Malgré la mise en place d’un couvre-feu, une nouvelle nuit de violences a éclaté sur le territoire. Selon le haut-commissaire de la République en Nouvelle-Calédonie, une personne a été tuée par balle. « Elle n’était pas de la police mais de quelqu’un qui a voulu se défendre », a-t-il indiqué. Trois autres individus ont aussi été blessés, relaie la chaîne locale Nouvelle-Calédonie la 1re.

Au total, 61 membres des forces de l’ordre, 47 gendarmes et 14 policiers, ont subi des blessures la nuit dernière. « Si l’appel au calme n’est pas entendu, il va y avoir beaucoup de morts dans l’agglomération de Nouméa aujourd’hui. On est rentré dans une spirale dangereuse, une spirale mortelle », a souligné Louis Le Franc.

L’Assemblée nationale a adopté le texte du gouvernement avec 351 voix contre 153. “Le dégel du corps électoral provincial, à 10 ans de résidence mais aussi pour les Calédoniens nés en Nouvelle-Calédonie après 1998, vient d’être adopté à une large majorité à l’Assemblée nationale. Promesse tenue”, s’est félicité le ministre de l’Intérieur Gérald Darmanin sur X (ex-Twitter). Le projet de loi doit désormais être validé par le Parlement réuni en Congrès.

Emmanuel Macron a aussi pris la parole dans un courrier, envoyé aux représentants calédoniens.
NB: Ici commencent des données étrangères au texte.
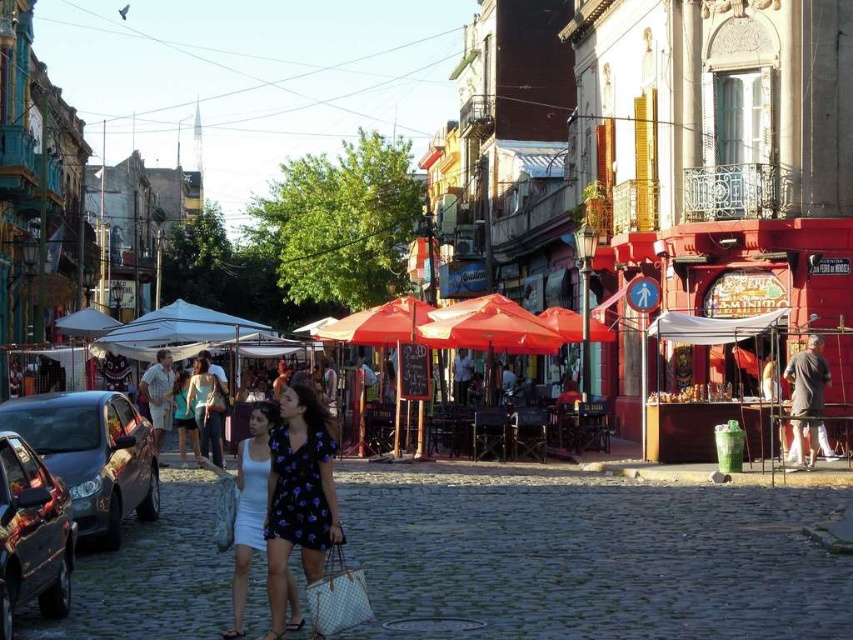 You are standing at the point marked as point (x=160, y=394) in the image. What is the color of the fabric at that location?

The point (x=160, y=394) is on light brown fabric shirt at center, so the color is light brown.

You are a photographer standing on the cobblestone street in the image. You notice two people wearing distinct clothing items. The first person is wearing dark gray fabric pants at right, and the second is wearing a matte blue dress at center. From your vantage point, which clothing item is positioned higher up in the scene?

The dark gray fabric pants at right is located above the matte blue dress at center in the scene. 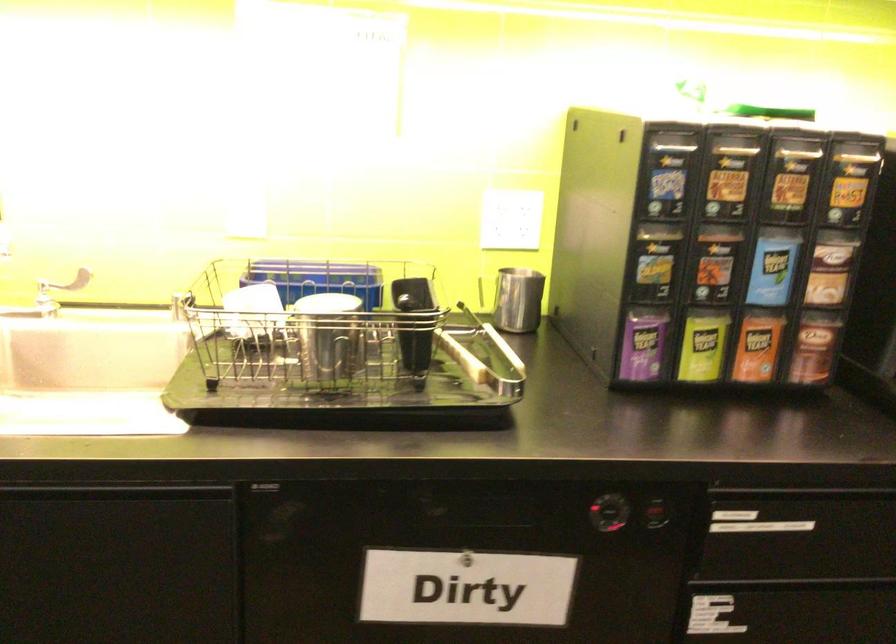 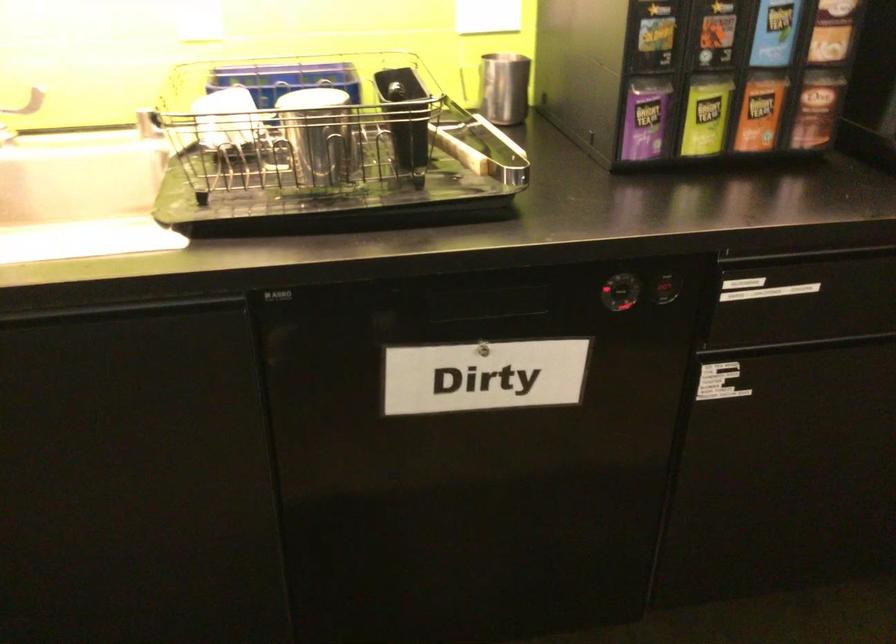 Locate, in the second image, the point that corresponds to point 517,299 in the first image.

(504, 88) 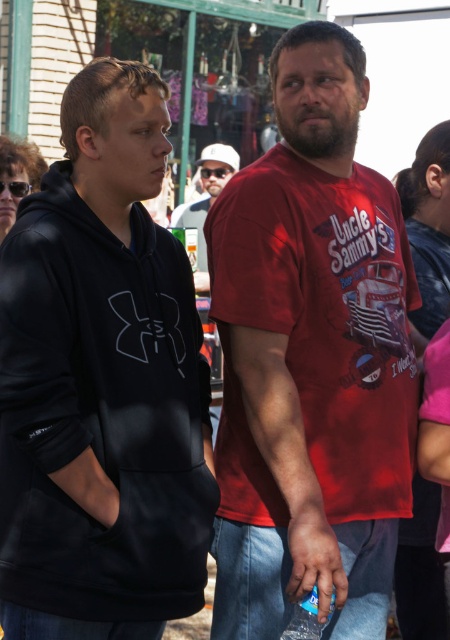 Question: From the image, what is the correct spatial relationship of black fleece hoodie at left in relation to matte white cap at center?

Choices:
 (A) above
 (B) below

Answer: (B)

Question: Does black fleece hoodie at left come in front of matte white cap at center?

Choices:
 (A) yes
 (B) no

Answer: (A)

Question: Estimate the real-world distances between objects in this image. Which object is closer to the matte white cap at center?

Choices:
 (A) black fleece hoodie at left
 (B) red cotton t-shirt at center

Answer: (B)

Question: Which object is farther from the camera taking this photo?

Choices:
 (A) black fleece hoodie at left
 (B) red cotton t-shirt at center
 (C) matte white cap at center

Answer: (C)

Question: Does black fleece hoodie at left appear under matte white cap at center?

Choices:
 (A) yes
 (B) no

Answer: (A)

Question: Which object is closer to the camera taking this photo?

Choices:
 (A) matte white cap at center
 (B) black fleece hoodie at left
 (C) red cotton t-shirt at center

Answer: (B) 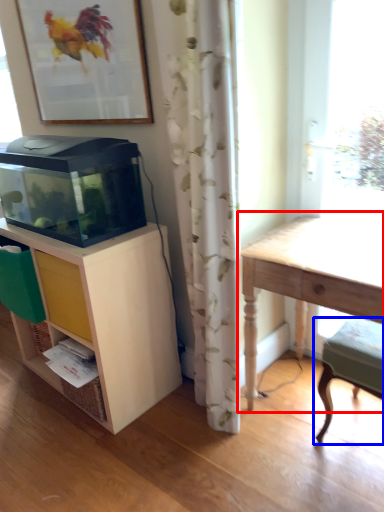 Question: Which object appears closest to the camera in this image, table (highlighted by a red box) or step stool (highlighted by a blue box)?

Choices:
 (A) table
 (B) step stool

Answer: (A) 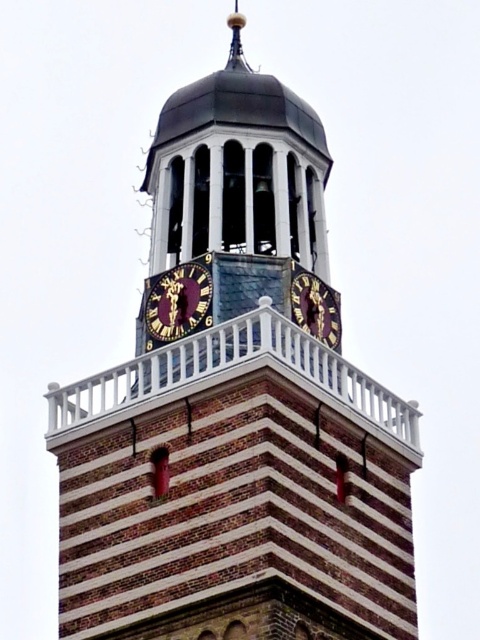 You are standing in front of the clock tower and see two gold metallic clocks. One is labeled as the gold metallic clock at center and the other as the gold metallic clock at upper center. Which clock is positioned to the left of the other?

The gold metallic clock at center is to the left of the gold metallic clock at upper center.

You are standing in front of the clock tower and want to know the exact location of the gold metallic clock at center. Can you describe its position using coordinates?

The gold metallic clock at center is located at coordinates point (178, 301). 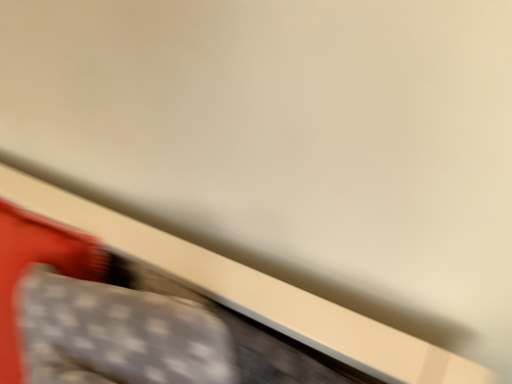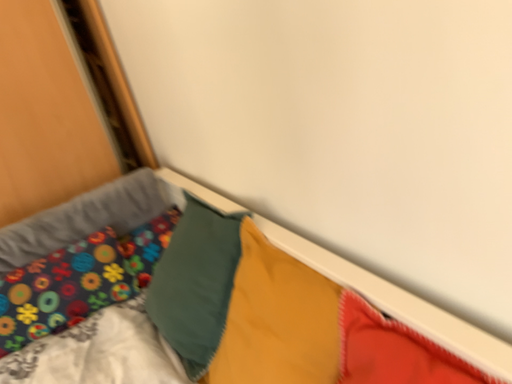 Question: Which way did the camera rotate in the video?

Choices:
 (A) rotated right
 (B) rotated left

Answer: (B) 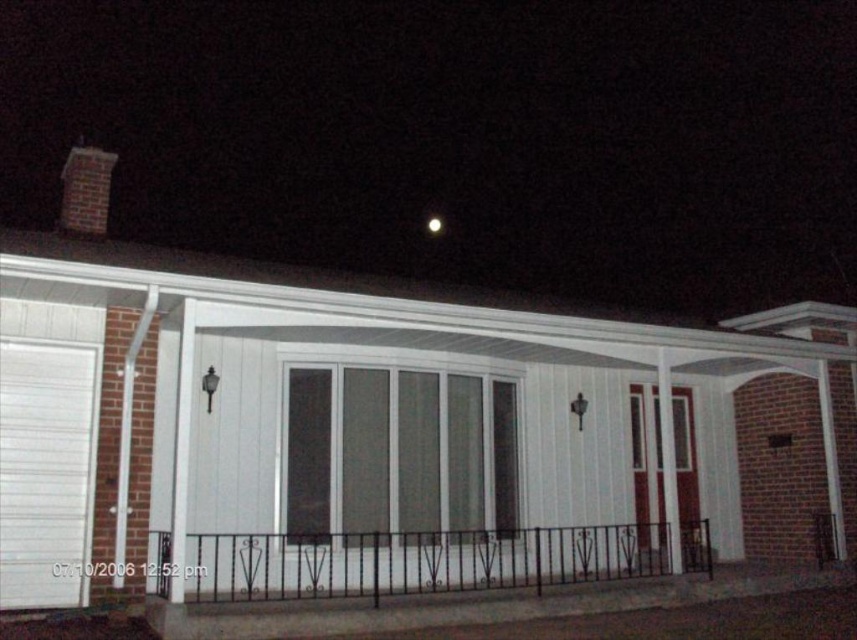 You are a delivery person approaching the house and need to place a package on the porch. The package is too heavy to lift high. Which object between the black wrought iron railing at lower center and the bright white sphere at upper center is easier to reach?

The black wrought iron railing at lower center is easier to reach because it has a larger size compared to the bright white sphere at upper center.

You are standing on the porch of the house and want to compare the height of the black wrought iron railing at lower center and the brick chimney at upper left. Which one is taller?

The brick chimney at upper left is taller than the black wrought iron railing at lower center.

You are standing in front of the house and want to touch both the black wrought iron railing at lower center and the brick chimney at upper left. Which object will you need to reach out further to touch?

The brick chimney at upper left is further away from you than the black wrought iron railing at lower center, so you will need to reach out further to touch the brick chimney at upper left. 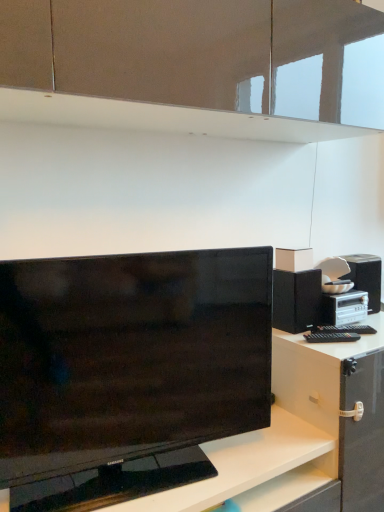 Question: Is black matte speaker at right wider or thinner than black glossy tv at center?

Choices:
 (A) thin
 (B) wide

Answer: (B)

Question: From the image's perspective, is black matte speaker at right above or below black glossy tv at center?

Choices:
 (A) above
 (B) below

Answer: (A)

Question: Considering the positions of point (306, 316) and point (329, 483), is point (306, 316) closer or farther from the camera than point (329, 483)?

Choices:
 (A) farther
 (B) closer

Answer: (A)

Question: From the image's perspective, is black glossy tv at center located above or below black matte speaker at right?

Choices:
 (A) below
 (B) above

Answer: (A)

Question: Is black glossy tv at center in front of or behind black matte speaker at right in the image?

Choices:
 (A) front
 (B) behind

Answer: (A)

Question: Considering the positions of black glossy tv at center and black matte speaker at right in the image, is black glossy tv at center bigger or smaller than black matte speaker at right?

Choices:
 (A) big
 (B) small

Answer: (A)

Question: Would you say black glossy tv at center is to the left or to the right of black matte speaker at right in the picture?

Choices:
 (A) left
 (B) right

Answer: (A) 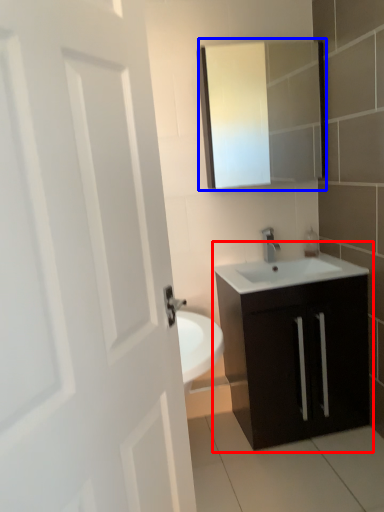 Question: Which object appears closest to the camera in this image, bathroom cabinet (highlighted by a red box) or medicine cabinet (highlighted by a blue box)?

Choices:
 (A) bathroom cabinet
 (B) medicine cabinet

Answer: (A) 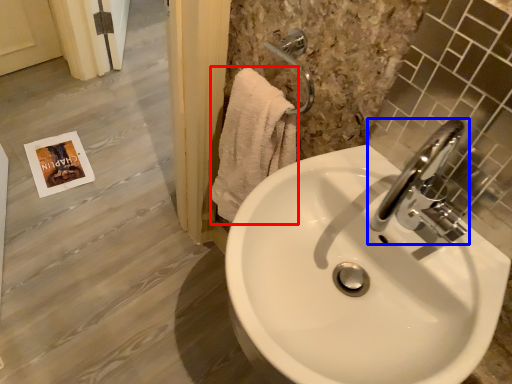 Question: Which point is closer to the camera, bath towel (highlighted by a red box) or tap (highlighted by a blue box)?

Choices:
 (A) bath towel
 (B) tap

Answer: (B) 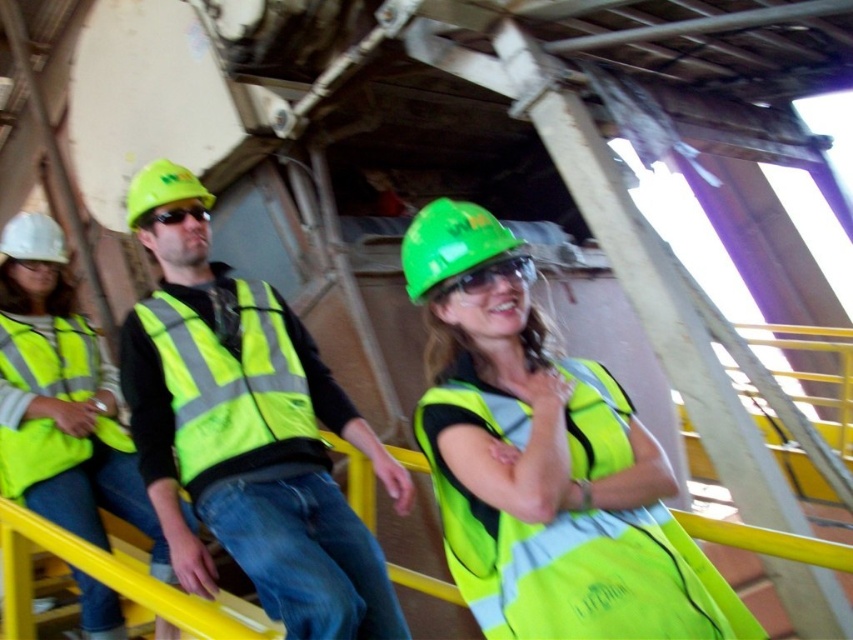 At what (x,y) coordinates should I click in order to perform the action: click on neon green reflective vest at center. Please return your answer as a coordinate pair (x, y). This screenshot has width=853, height=640. Looking at the image, I should click on tap(540, 461).

Between point (665, 611) and point (79, 413), which one is positioned behind?

The point (79, 413) is more distant.

Is point (637, 627) more distant than point (15, 454)?

No, it is in front of (15, 454).

Locate an element on the screen. Image resolution: width=853 pixels, height=640 pixels. neon green reflective vest at center is located at coordinates (540, 461).

Is neon yellow reflective vest at center smaller than green matte safety helmet at center?

Actually, neon yellow reflective vest at center might be larger than green matte safety helmet at center.

Does point (32, 252) lie behind point (434, 256)?

That is True.

At what (x,y) coordinates should I click in order to perform the action: click on neon yellow reflective vest at center. Please return your answer as a coordinate pair (x, y). This screenshot has width=853, height=640. Looking at the image, I should click on (61, 400).

Can you confirm if green matte safety helmet at center is positioned below matte green goggles at center?

Correct, green matte safety helmet at center is located below matte green goggles at center.

Can you confirm if green matte safety helmet at center is bigger than matte green goggles at center?

Yes, green matte safety helmet at center is bigger than matte green goggles at center.

Is point (410, 285) closer to viewer compared to point (144, 227)?

Yes, it is.

I want to click on green matte safety helmet at center, so click(x=450, y=243).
Dans cette lettre, le chef de l’État a tenu “à rappeler le caractère indigne et inacceptable des violences”. Il appelle “au calme”.

Le président de la République a aussi évoqué la suite pour ce fameux projet de révision constitutionnelle. Dans ce courrier, Emmanuel Macron a menacé de réunir le Congrès “avant la fin juin”. “Il s’agira, collectivement et en responsabilité, de trouver un accord qui dépasse le seul dégel [du corps électoral] et tienne compte du chemin parcouru et des aspirations de chacun”, estime le chef de l’État.